Dataset records:
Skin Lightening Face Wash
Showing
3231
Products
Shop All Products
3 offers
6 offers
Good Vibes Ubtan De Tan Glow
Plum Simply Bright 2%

The problem: All of the material above should be transcribed exactly, with no line omitted.

Result for this exercise:
Skin Lightening Face Wash
Showing
3231
Products
Shop All Products
3 offers
6 offers
Good Vibes Ubtan De Tan Glow
Plum Simply Bright 2%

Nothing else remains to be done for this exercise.